Examples 1 to 38 exhibited good foaming power. In Example 7, many panelists evaluated as “bulky” compared to other Examples, and exhibited more excellent foaming properties.

  The table description method will be explained. For the components whose product name is described as “Mercoat XX” in the parentheses, the blending amount of the component is described in the table. For example, regarding Marcoat 100, the blending amount of “polydimethyldimethylmethylenepiperidinium chloride” is shown in the table in mass%. The brackets on the right side of the higher alcohol indicate the carbon number of the higher alcohol. The brackets following the nonionic surfactant POE indicate the polymerization number of the POE. “28% ammonia” represents 28% ammonia water. Ammonia water and hydrogen peroxide water are% (w / w).

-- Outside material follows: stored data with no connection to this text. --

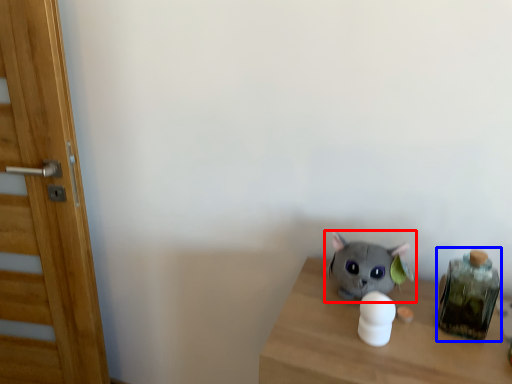 Question: Which object appears farthest to the camera in this image, toy (highlighted by a red box) or glass jar (highlighted by a blue box)?

Choices:
 (A) toy
 (B) glass jar

Answer: (A) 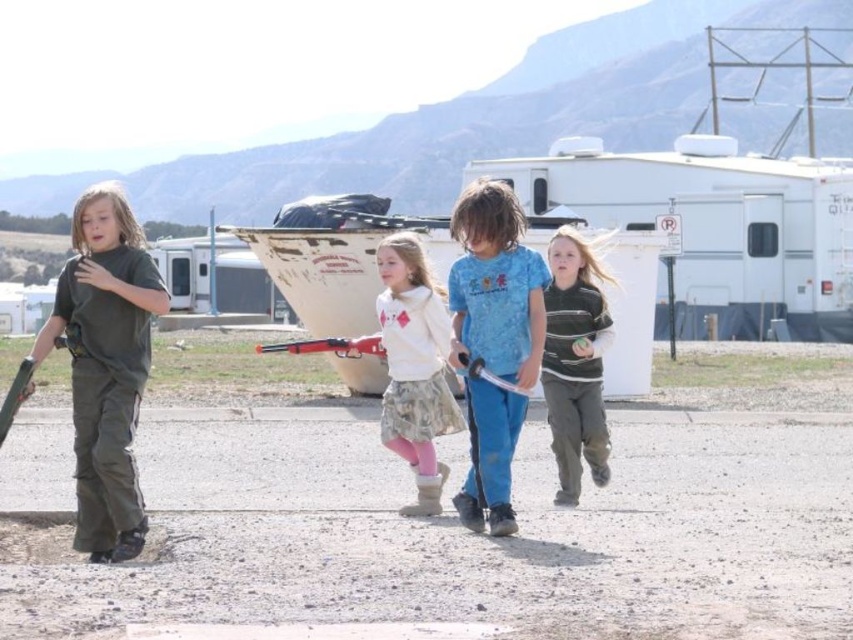 You are a photographer trying to capture a group photo of the matte black shirt at left and the blue cotton shirt at center. Since you want to ensure both are clearly visible, which child should you focus on first to ensure proper exposure?

A: The matte black shirt at left should be focused on first because it is bigger than the blue cotton shirt at center, making it more prominent in the frame.

You are a photographer trying to capture a group photo of the matte black shirt at left and the blue cotton shirt at center. Since you want to ensure both subjects are clearly visible, which of the two should you position closer to the camera to avoid them appearing too small in the photo?

The blue cotton shirt at center should be positioned closer to the camera because it is narrower than the matte black shirt at left, so moving it forward will help balance their sizes in the photo.

You are a parent trying to locate your child who is hiding behind an object in the image. The white matte boat at center is located at coordinates 0.416, 0.399. Can you determine if the boat is positioned to the left or right of the center point of the image?

The white matte boat at center is exactly at the center point of the image since its coordinates are (339,266), which are close to the center coordinates of an image typically represented as (426,320). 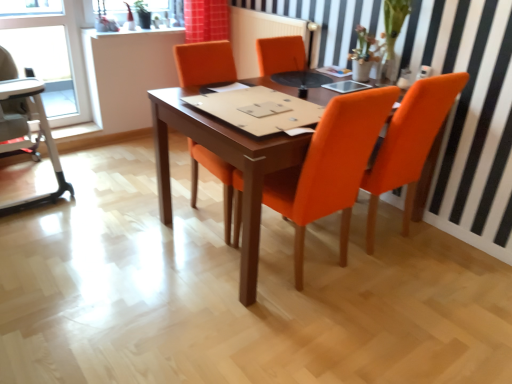 Find the location of a particular element. vacant area that lies in front of orange fabric chair at right, which is the 2th chair in left-to-right order is located at coordinates (408, 297). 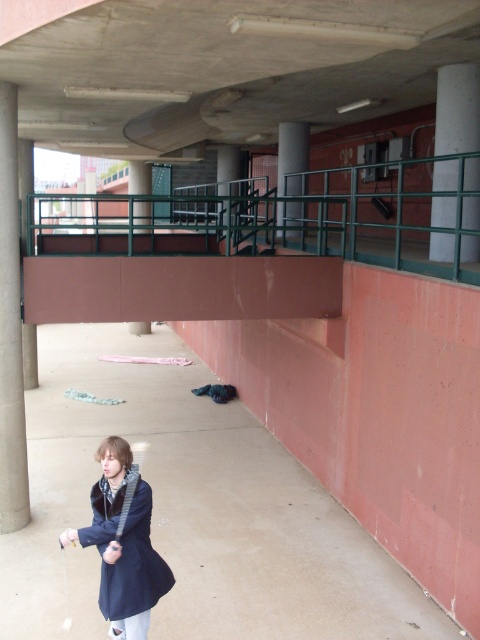 Question: Is concrete pillar at left further to the viewer compared to brown concrete pillar at center?

Choices:
 (A) no
 (B) yes

Answer: (A)

Question: Is smooth concrete pillar at center further to camera compared to brown concrete pillar at center?

Choices:
 (A) no
 (B) yes

Answer: (B)

Question: Estimate the real-world distances between objects in this image. Which object is farther from the concrete pillar at left?

Choices:
 (A) smooth concrete pillar at center
 (B) brown concrete pillar at center

Answer: (B)

Question: Does dark blue woolen jacket at lower left have a smaller size compared to brown concrete pillar at center?

Choices:
 (A) no
 (B) yes

Answer: (B)

Question: Which object is positioned farthest from the concrete at right?

Choices:
 (A) dark blue woolen jacket at lower left
 (B) smooth concrete pillar at center

Answer: (A)

Question: Which point is closer to the camera taking this photo?

Choices:
 (A) (136, 182)
 (B) (59, 520)

Answer: (B) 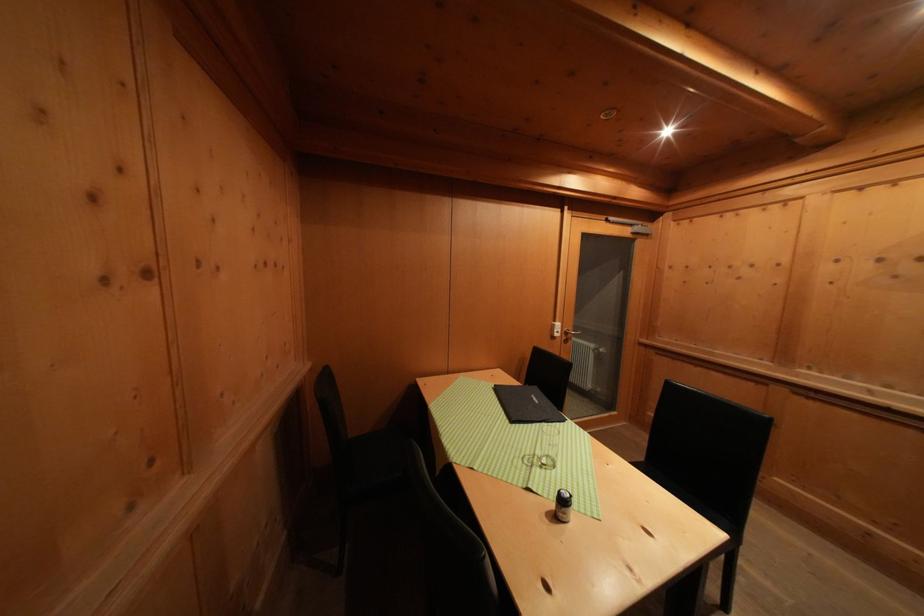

The ratio of stock solution to propellant is a mass ratio. “Amphoteric polymer / cationic polymer” means the mass ratio of amphoteric polymer to cationic polymer. “Polymer amount” means the total amount of amphoteric polymer and cationic polymer in the first agent.

[Table 1]

[Table 2]

[Table 3]

[Table 4]

[Table 5]

[Table 6]

  In addition to the amphoteric polymer, a cationic polymer is further blended to provide an aerosol foam oxidation hair dye composition having excellent emulsion stability, viscosity stability, and leveling property.

Claims (4)

An aerosol foam oxidation hair dye composition having a viscosity of 2000 mPa · s or less, containing 0.01 to 1% by mass of an amphoteric polymer and a cationic polymer, respectively, and ejected during use. The aerosol type foamy oxidative hair dye composition according to claim 1, wherein a mass ratio of the amphoteric polymer to the cationic polymer is amphoteric polymer / cationic polymer = 0.1-20. The aerosol-type foamy oxidative hair dye composition of Claim 1 or Claim 2 which further mix | blends the 1 type (s) or 2 or more types chosen from the resorcin inclusion body by resorcin and saccharides. 4. The aerosol-type foamy oxidative hair dye composition according to claim 3, wherein the amount of one or more selected from the resorcin inclusion body by resorcin and saccharide is 0.2 to 1.0% by mass.